» **Exercise instructions**: Go through the data below and gather each line containing "הליך".

» **Data to use**:
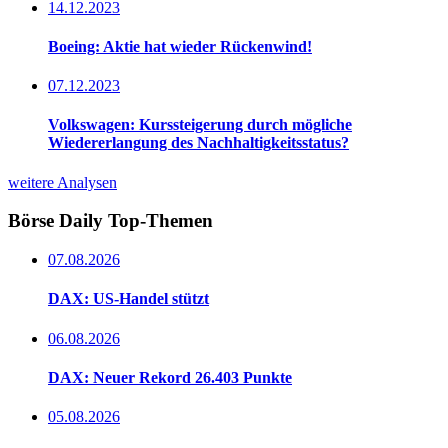
14.12.2023
Boeing: Aktie hat wieder Rückenwind!
07.12.2023
Volkswagen: Kurssteigerung durch mögliche
Wiedererlangung des Nachhaltigkeitsstatus?
weitere Analysen
Börse Daily
Top-Themen
07.08.2026
DAX: US-Handel stützt
06.08.2026
DAX: Neuer Rekord 26.403 Punkte
05.08.2026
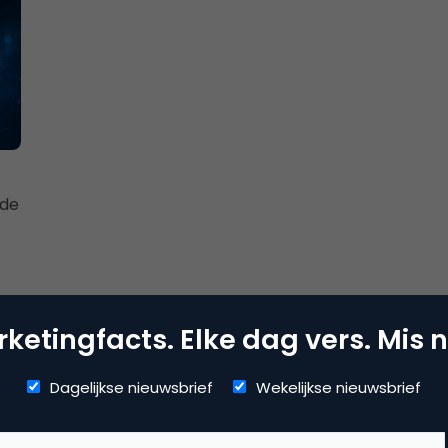
 de
ketingfacts. Elke dag vers. Mis n
Dagelijkse nieuwsbrief
Wekelijkse nieuwsbrief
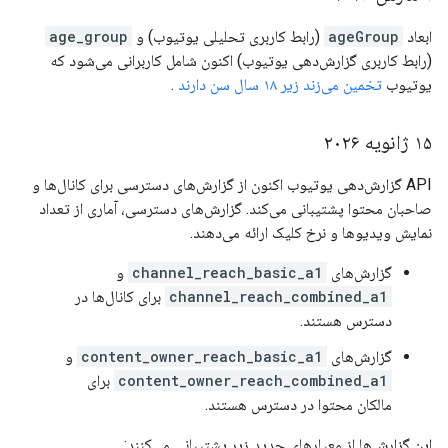
ابعاد
ageGroup
(رابط کاربری تحلیلی یوتیوب) و
age_group
(رابط کاربری گزارش‌دهی یوتیوب) اکنون شامل کاربرانی می‌شود که
یوتیوب
تخمین می‌زند زیر ۱۸ سال سن دارند
.
۱۵ ژانویه ۲۰۲۶
API گزارش‌دهی یوتیوب اکنون از گزارش‌های دسترسی برای کانال‌ها و
صاحبان محتوا پشتیبانی می‌کند. گزارش‌های دسترسی، آماری از تعداد
نمایش ویدیوها و نرخ کلیک ارائه می‌دهند.
گزارش‌های
channel_reach_basic_a1
و
channel_reach_combined_a1
برای کانال‌ها در
دسترس هستند.
گزارش‌های
content_owner_reach_basic_a1
و
content_owner_reach_combined_a1
برای
مالکان محتوا در دسترس هستند.
این گزارش‌ها از معیارهای جدید زیر پشتیبانی می‌کنند:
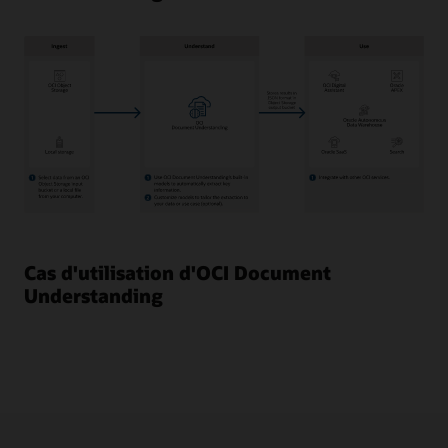
Sélectionnez
des
données
Cas d'utilisation d'OCI Document
à
Understanding
partir
d'un
bucket
OCI
Object
Storage
ou
d'un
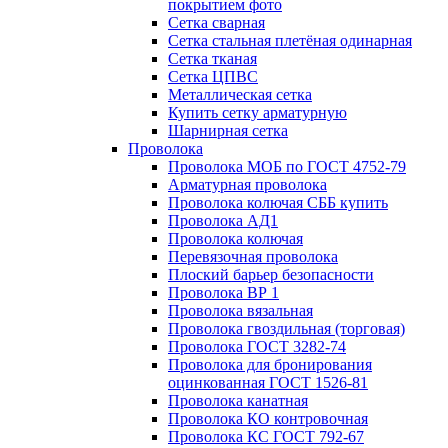
покрытием фото
Сетка сварная
Сетка стальная плетёная одинарная
Сетка тканая
Сетка ЦПВС
Металлическая сетка
Купить сетку арматурную
Шарнирная сетка
Проволока
Проволока МОБ по ГОСТ 4752-79
Арматурная проволока
Проволока колючая СББ купить
Проволока АД1
Проволока колючая
Перевязочная проволока
Плоский барьер безопасности
Проволока ВР 1
Проволока вязальная
Проволока гвоздильная (торговая)
Проволока ГОСТ 3282-74
Проволока для бронирования
оцинкованная ГОСТ 1526-81
Проволока канатная
Проволока КО контровочная
Проволока КС ГОСТ 792-67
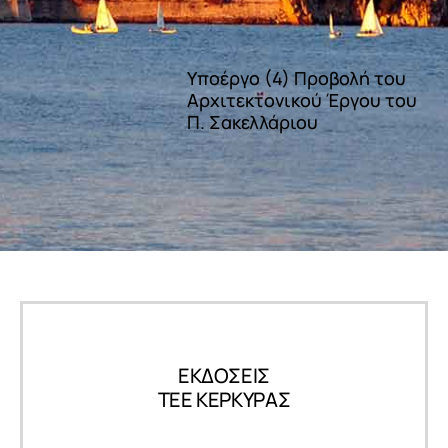
Υποέργο (4) Προβολή του
Αρχιτεκτονικού Έργου του
Π. Σακελλάριου
ΕΚΔΟΣΕΙΣ
ΤΕΕ ΚΕΡΚΥΡΑΣ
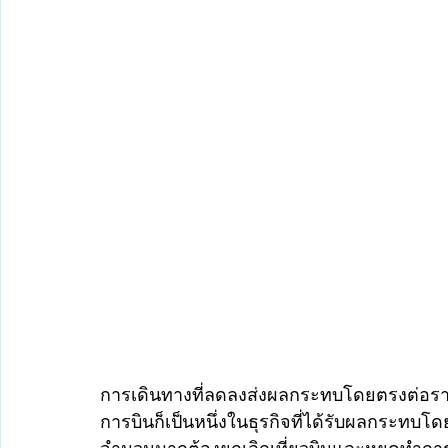
การเดินทางที่ลดลงส่งผลกระทบโดยตรงต่อราย
การบินก็เป็นหนึ่งในธุรกิจที่ได้รับผลกระทบ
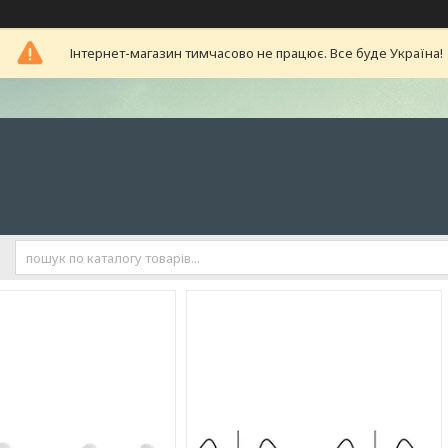
Інтернет-магазин тимчасово не працює. Все буде Україна!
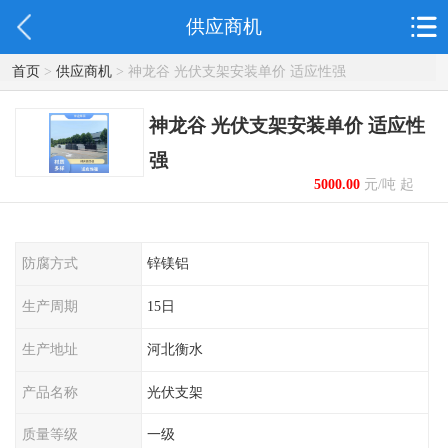
供应商机
首页
>
供应商机
> 神龙谷 光伏支架安装单价 适应性强
神龙谷 光伏支架安装单价 适应性
强
5000.00
元/吨 起
防腐方式
锌镁铝
生产周期
15日
生产地址
河北衡水
产品名称
光伏支架
质量等级
一级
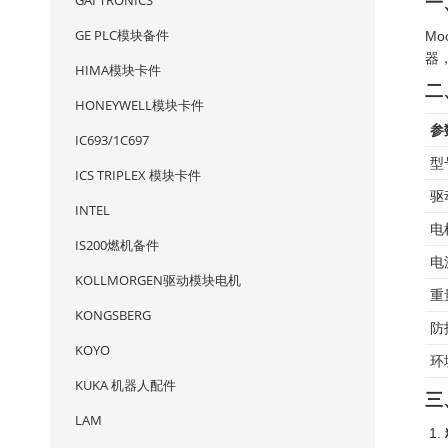
GAI TRONICS
一
GE PLC模块备件
Mo
器
HIMA模块卡件
二
HONEYWELL模块卡件
参
IC693/1C697
型
ICS TRIPLEX 模块卡件
驱
INTEL
电
IS200燃机备件
电
KOLLMORGEN驱动模块电机
重
KONGSBERG
防
KOYO
环
KUKA 机器人配件
三
LAM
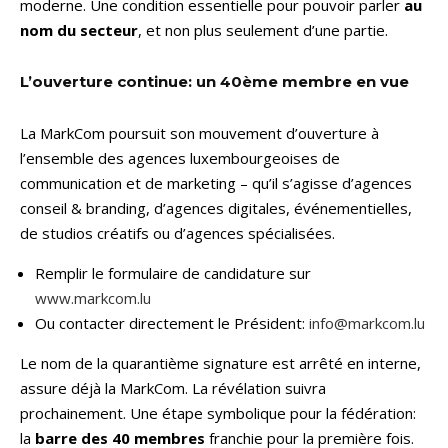
moderne. Une condition essentielle pour pouvoir parler
au
nom du secteur
, et non plus seulement d’une partie.
L’ouverture continue: un 40ème membre en vue
La MarkCom poursuit son mouvement d’ouverture à
l’ensemble des agences luxembourgeoises de
communication et de marketing – qu’il s’agisse d’agences
conseil & branding, d’agences digitales, événementielles,
de studios créatifs ou d’agences spécialisées.
Remplir le formulaire de candidature sur
www.markcom.lu
Ou contacter directement le Président:
info@markcom.lu
Le nom de la quarantième signature est arrêté en interne,
assure déjà la MarkCom. La révélation suivra
prochainement. Une étape symbolique pour la fédération:
la
barre des 40 membres
franchie pour la première fois.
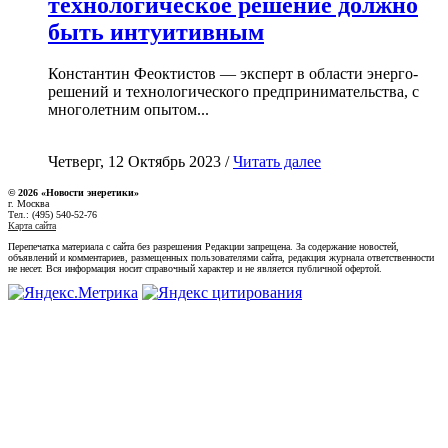
технологическое решение должно
быть интуитивным
Константин Феоктистов — эксперт в области энерго-
решений и технологического предпринимательства, с
многолетним опытом...
Четверг, 12 Октябрь 2023 /
Читать далее
© 2026 «Новости энеретики»
г. Москва
Тел.: (495) 540-52-76
Карта сайта
Перепечатка материала с сайта без разрешения Редакции запрещена. За содержание новостей,
объявлений и комментариев, размещенных пользователями сайта, редакция журнала ответственности
не несет. Вся информация носит справочный характер и не является публичной офертой.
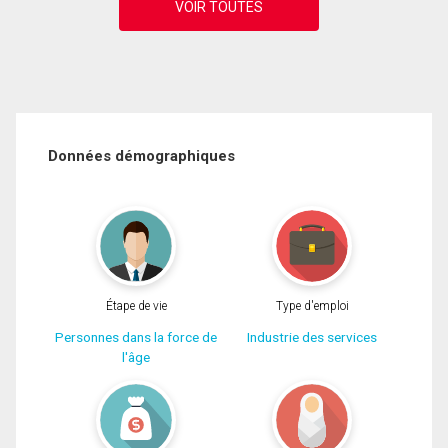
Données démographiques
Étape de vie
Type d'emploi
Personnes dans la force de
Industrie des services
l'âge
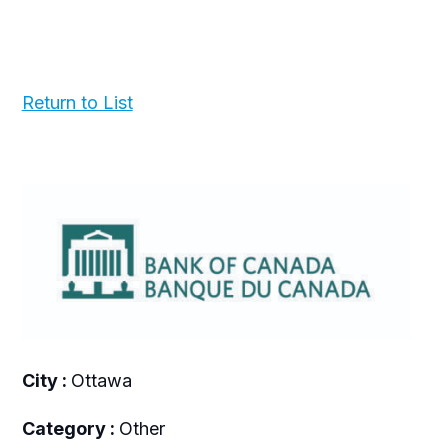
Return to List
City :
Ottawa
Category :
Other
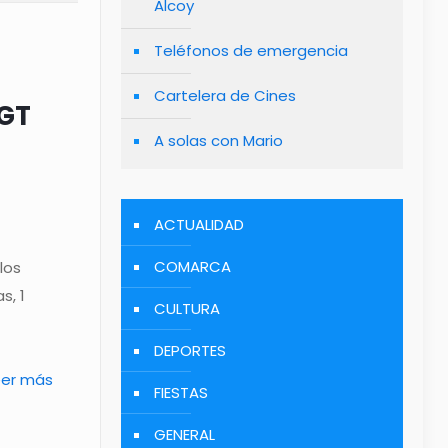
Alcoy
Teléfonos de emergencia
Cartelera de Cines
DGT
A solas con Mario
ACTUALIDAD
COMARCA
los
s, 1
CULTURA
DEPORTES
eer más
FIESTAS
GENERAL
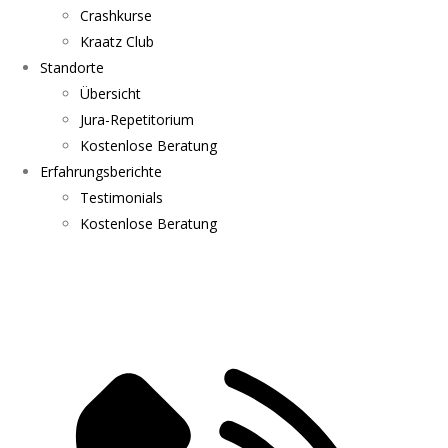
Crashkurse
Kraatz Club
Standorte
Übersicht
Jura-Repetitorium
Kostenlose Beratung
Erfahrungsberichte
Testimonials
Kostenlose Beratung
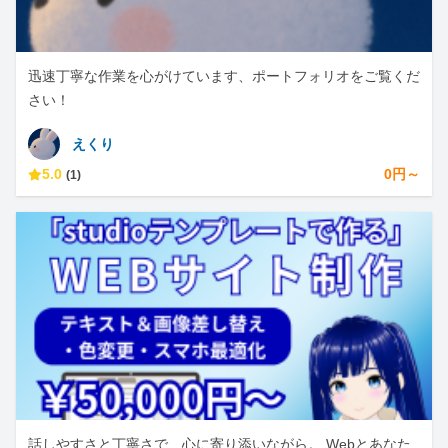
迅速丁寧な作業を心がけています、ポートフォリオをご覧くだ
さい！
えくり
5.0
0円～
(1)
話しやすさと丁寧さで、心に寄り添いながら。 Webとあなた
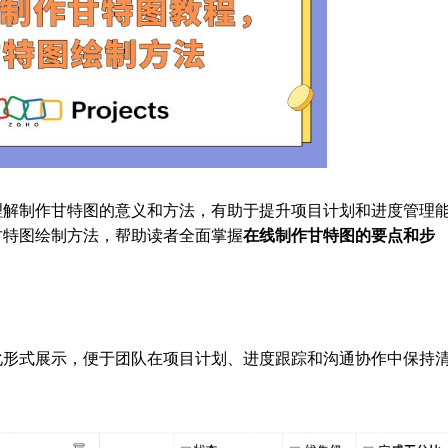
理解制作甘特图的意义和方法，有助于提升项目计划和进度管理
甘特图绘制方法，帮助读者全面掌握
在线制作甘特图的要点和步
化形式展示，便于团队在项目计划、进度跟踪和沟通协作中保持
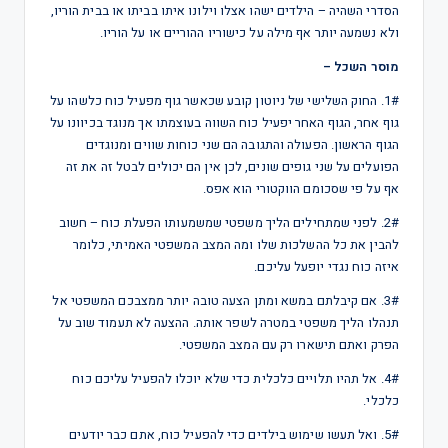
הסדרי השהיה – הילדים ישהו אצלו וילונו איתו בביתו או בבית הוריו,
ולא נשמעה יותר אף מילה על כישוריו ההוריים או על הוריו.
מוסר השכל –
1#. החוק השלישי של ניוטון קובע שכאשר גוף מפעיל כוח כלשהו על
גוף אחר, הגוף האחר יפעיל כוח השווה בעוצמתו אך מנוגד בכיוונו על
הגוף הראשון. הפעולה והתגובה הם שני כוחות שווים ומנוגדים
הפועלים על שני גופים שונים, לכן אין הם יכולים לבטל זה את זה
אף על פי שסכומם הווקטורי הוא אפס.
2#. לפני שמתחילים הליך משפטי שמשמעותו הפעלת כוח – חשוב
להבין את כל ההשלכות שלו ומה המצב המשפטי האמיתי, כלומר
איזה כוח נגדי יופעל עליכם.
3#. אם קיבלתם במשא ומתן הצעה טובה יותר ממצבכם המשפטי אל
תנהלו הליך משפטי במטרה לשפר אותה. ההצעה לא תעמוד שוב על
הפרק ואתם תישארו רק עם המצב המשפטי.
4#. אל תהיו תלויים כלכלית כדי שלא יוכלו להפעיל עליכם כוח
כלכלי.
5#. ואל תעשו שימוש בילדים כדי להפעיל כוח, אתם כבר יודעים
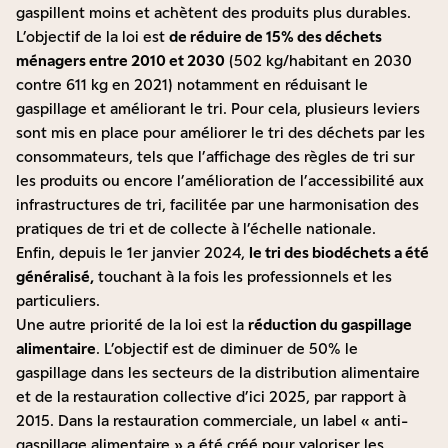
gaspillent moins et achètent des produits plus durables.
L’objectif de la loi est
de réduire de 15% des déchets
ménagers entre 2010 et 2030
(502 kg/habitant en 2030
contre 611 kg en 2021) notamment en réduisant le
gaspillage et améliorant le tri. Pour cela, plusieurs leviers
sont mis en place pour améliorer le tri des déchets par les
consommateurs, tels que l’affichage des règles de tri sur
les produits ou encore l’amélioration de l’accessibilité aux
infrastructures de tri, facilitée par une harmonisation des
pratiques de tri et de collecte à l’échelle nationale.
Enfin, depuis le 1er janvier 2024,
le tri des biodéchets a été
généralisé,
touchant à la fois les professionnels et les
particuliers.
Une autre priorité de la loi est la
réduction du gaspillage
alimentaire
. L’objectif est de diminuer de 50% le
gaspillage dans les secteurs de la distribution alimentaire
et de la restauration collective d’ici 2025, par rapport à
2015. Dans la restauration commerciale, un label « anti-
gaspillage alimentaire » a été créé pour valoriser les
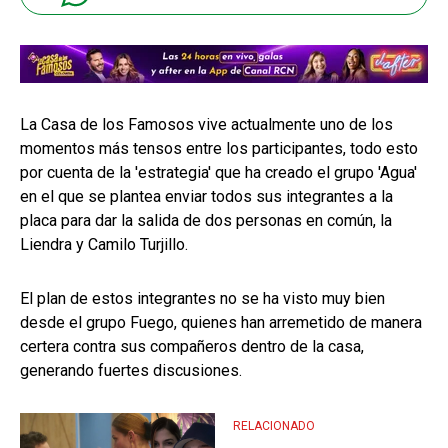
La Casa de los Famosos vive actualmente uno de los
momentos más tensos entre los participantes, todo esto
por cuenta de la 'estrategia' que ha creado el grupo 'Agua'
en el que se plantea enviar todos sus integrantes a la
placa para dar la salida de dos personas en común, la
Liendra y Camilo Turjillo.
El plan de estos integrantes no se ha visto muy bien
desde el grupo Fuego, quienes han arremetido de manera
certera contra sus compañeros dentro de la casa,
generando fuertes discusiones.
RELACIONADO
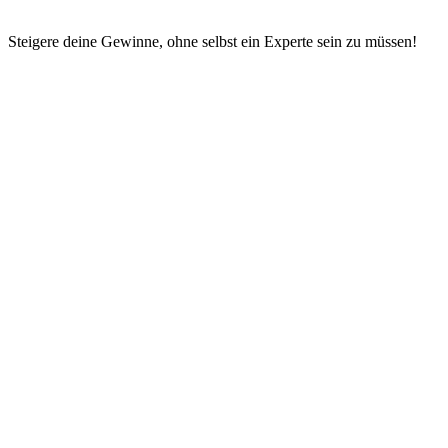
Steigere deine Gewinne, ohne selbst ein Experte sein zu müssen!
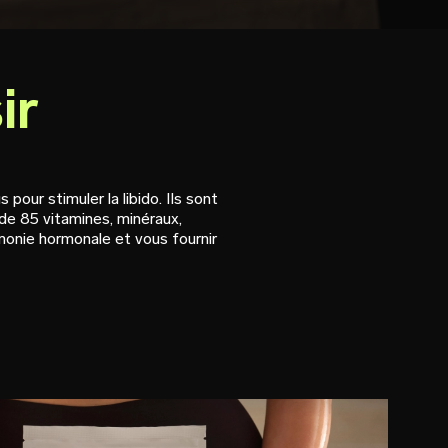
ir
ur stimuler la libido. Ils sont
de 85 vitamines, minéraux,
monie hormonale et vous fournir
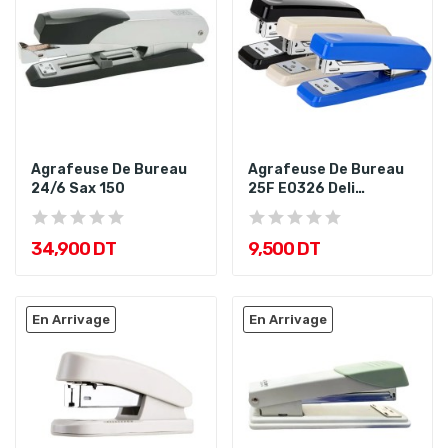
Agrafeuse De Bureau
Agrafeuse De Bureau
24/6 Sax 150
25F E0326 Deli
Assorties
34,900 DT
9,500 DT
En Arrivage
En Arrivage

» **Result**:
2#. לפני שמתחילים הליך משפטי שמשמעותו הפעלת כוח – חשוב
תנהלו הליך משפטי במטרה לשפר אותה. ההצעה לא תעמוד שוב על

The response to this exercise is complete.